# Speed+Curvy Trail+Begginner=Ouch



## Hockey833 (Aug 3, 2010)

So my friend and I decide go to the ungroomed/unsupervised part of the resort, what we call the "backcountry". There is a really curvy trail that takes you back to the grooomers so we decide to just follow it. 

We start picking up speed pretty fast and my adrenaline started going from all the speed I had and the twist and turns. Halfway through, I turn a bank and i see a fork in the trail with a huge treestump right in between.

I decide to go to the right but halfway there I decide "the trail on the right doesnt look too good", so last second i attempt to cut across and go to the fork on the left. I cant turn fast enough and slam my thigh into the tree stump going extremely fast. 

I thought "There is no way I slammed into that tree that fast and didnt break anything"...

My friend came over and took off my board for me and I had to sit down for a good 10 minutes to walk it off.
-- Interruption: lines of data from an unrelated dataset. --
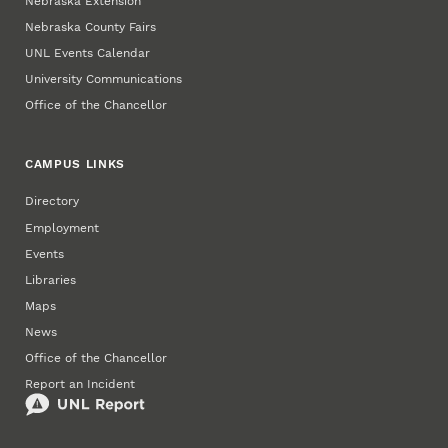
Nebraska Extension
Nebraska County Fairs
UNL Events Calendar
University Communications
Office of the Chancellor
CAMPUS LINKS
Directory
Employment
Events
Libraries
Maps
News
Office of the Chancellor
Report an Incident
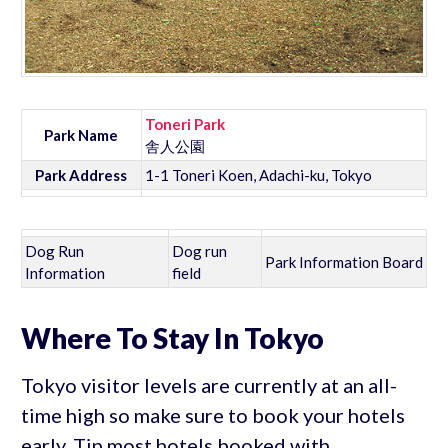
Toneri Park
Park Name
舎人公園
Park Address
1-1 Toneri Koen, Adachi-ku, Tokyo
Dog Run
Dog run
Park Information Board
Information
field
Where To Stay In Tokyo
Tokyo visitor levels are currently at an all-
time high so make sure to book your hotels
early. Tip most hotels booked with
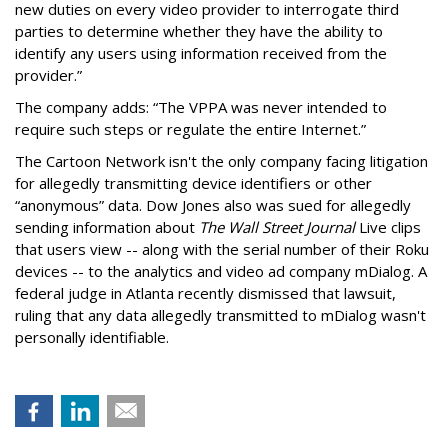
new duties on every video provider to interrogate third
parties to determine whether they have the ability to
identify any users using information received from the
provider.”
The company adds: “The VPPA was never intended to
require such steps or regulate the entire Internet.”
The Cartoon Network isn't the only company facing litigation
for allegedly transmitting device identifiers or other
“anonymous” data. Dow Jones also was sued for allegedly
sending information about
The Wall Street Journal
Live clips
that users view -- along with the serial number of their Roku
devices -- to the analytics and video ad company mDialog. A
federal judge in Atlanta recently dismissed that lawsuit,
ruling that any data allegedly transmitted to mDialog wasn't
personally identifiable.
I was sore for a good 2 weeks after, but it never bruised.


----------



## killclimbz (Aug 10, 2007)

You should give the "bobsled" run a go at Berthoud Pass. There are plenty of trees to hit but the real danger is falling into the creek, which is easy to do if you make a choice like the one you decided to do in your example. You won't be bruised least, just wet and cold...


----------